Activity
Check every line below for the word "květy" and copy the ones that have it.

Data for this task
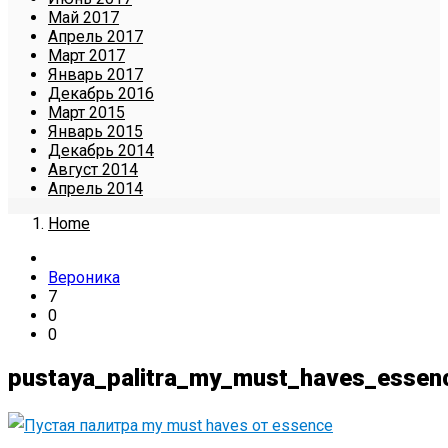
Май 2017
Апрель 2017
Март 2017
Январь 2017
Декабрь 2016
Март 2015
Январь 2015
Декабрь 2014
Август 2014
Апрель 2014
Home
Вероника
7
0
0
pustaya_palitra_my_must_haves_essen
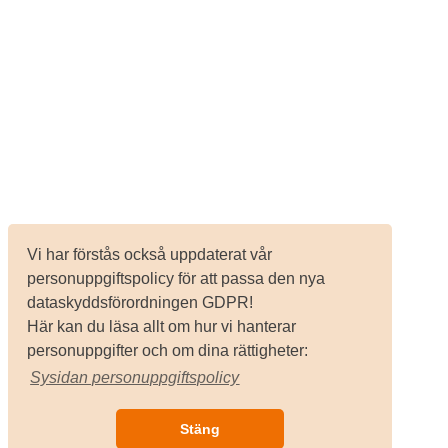
Vi har förstås också uppdaterat vår
personuppgiftspolicy för att passa den nya
dataskyddsförordningen GDPR!
Här kan du läsa allt om hur vi hanterar
personuppgifter och om dina rättigheter:
Sysidan personuppgiftspolicy
Stäng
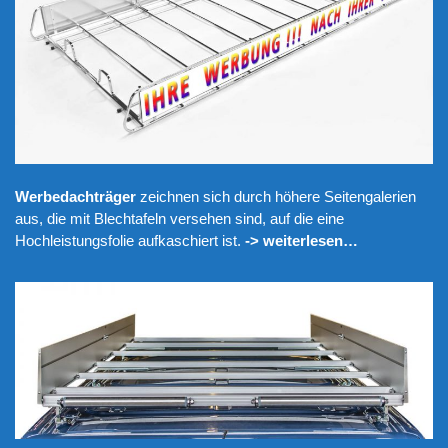
Werbedachträger
zeichnen sich durch höhere Seitengalerien
aus, die mit Blechtafeln versehen sind, auf die eine
Hochleistungsfolie aufkaschiert ist.
-> weiterlesen…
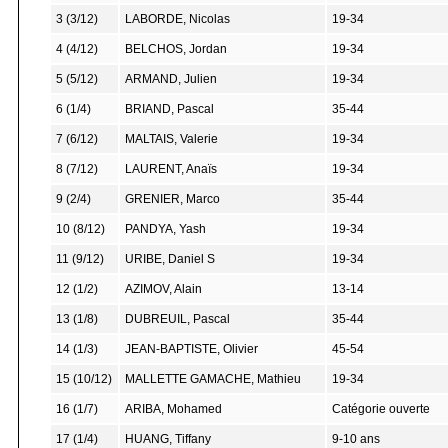
3 (3/12)
LABORDE, Nicolas
19-34
4 (4/12)
BELCHOS, Jordan
19-34
5 (5/12)
ARMAND, Julien
19-34
6 (1/4)
BRIAND, Pascal
35-44
7 (6/12)
MALTAIS, Valerie
19-34
8 (7/12)
LAURENT, Anaïs
19-34
9 (2/4)
GRENIER, Marco
35-44
10 (8/12)
PANDYA, Yash
19-34
11 (9/12)
URIBE, Daniel S
19-34
12 (1/2)
AZIMOV, Alain
13-14
13 (1/8)
DUBREUIL, Pascal
35-44
14 (1/3)
JEAN-BAPTISTE, Olivier
45-54
15 (10/12)
MALLETTE GAMACHE, Mathieu
19-34
16 (1/7)
ARIBA, Mohamed
Catégorie ouverte
17 (1/4)
HUANG, Tiffany
9-10 ans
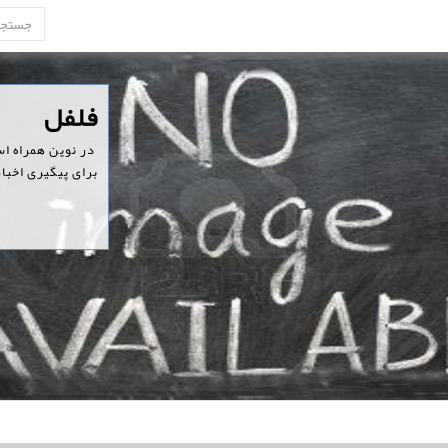
‏فلفل
‏ در نوین همراه ا
برای پیگیری اخبار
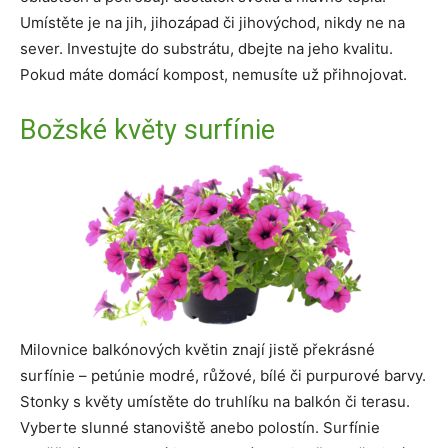
Umístěte je na jih, jihozápad či jihovýchod, nikdy ne na
sever. Investujte do substrátu, dbejte na jeho kvalitu.
Pokud máte domácí kompost, nemusíte už přihnojovat.
Božské květy surfínie
Milovnice balkónových květin znají jistě překrásné
surfínie – petúnie modré, růžové, bílé či purpurové barvy.
Stonky s květy umístěte do truhlíku na balkón či terasu.
Vyberte slunné stanoviště anebo polostín. Surfínie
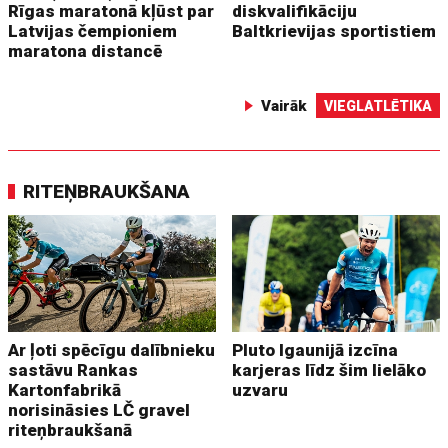
Rīgas maratonā kļūst par
diskvalifikāciju
Latvijas čempioniem
Baltkrievijas sportistiem
maratona distancē
Vairāk
VIEGLATLĒTIKA
RITEŅBRAUKŠANA
Ar ļoti spēcīgu dalībnieku
Pluto Igaunijā izcīna
sastāvu Rankas
karjeras līdz šim lielāko
Kartonfabrikā
uzvaru
norisināsies LČ gravel
riteņbraukšanā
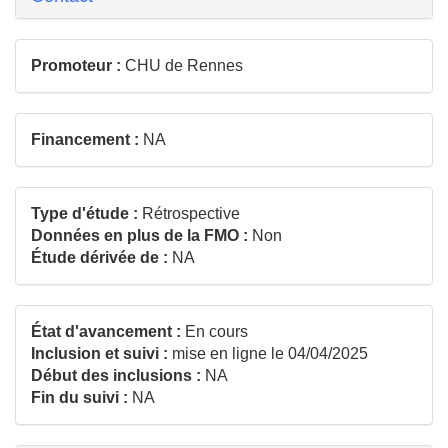
Promoteur :
CHU de Rennes
Financement :
NA
Type d'étude :
Rétrospective
Données en plus de la FMO :
Non
Étude dérivée de :
NA
État d'avancement :
En cours
Inclusion et suivi :
mise en ligne le 04/04/2025
Début des inclusions :
NA
Fin du suivi :
NA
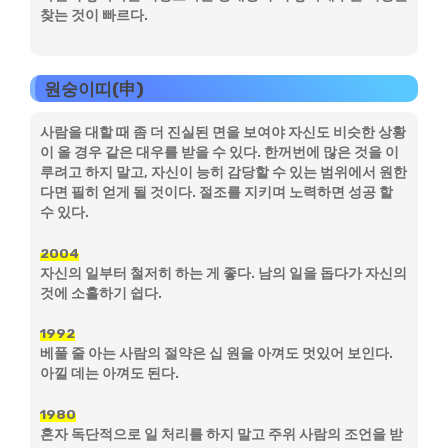
찾는 것이 빠르다.
원숭이띠(申)
사람을 대할 때 좀 더 진실된 면을 보여야 자신도 비슷한 상황
이 올 경우 같은 대우를 받을 수 있다. 한꺼번에 많은 것을 이
루려고 하지 말고, 자신이 능히 감당할 수 있는 범위에서 원한
다면 필히 얻게 될 것이다. 절조를 지키며 노력하면 성공 할
수 있다.
2004
자신의 일부터 철저히 하는 게 좋다. 남의 일을 돕다가 자신의
것에 소홀하기 쉽다.
1992
베풀 줄 아는 사람의 절약은 십 원을 아껴도 멋있어 보인다.
아낄 데는 아껴도 된다.
1980
혼자 독단적으로 일 처리를 하지 말고 주위 사람의 조언을 받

Written answer
Božské květy surfínie
Stonky s květy umístěte do truhlíku na balkón či terasu.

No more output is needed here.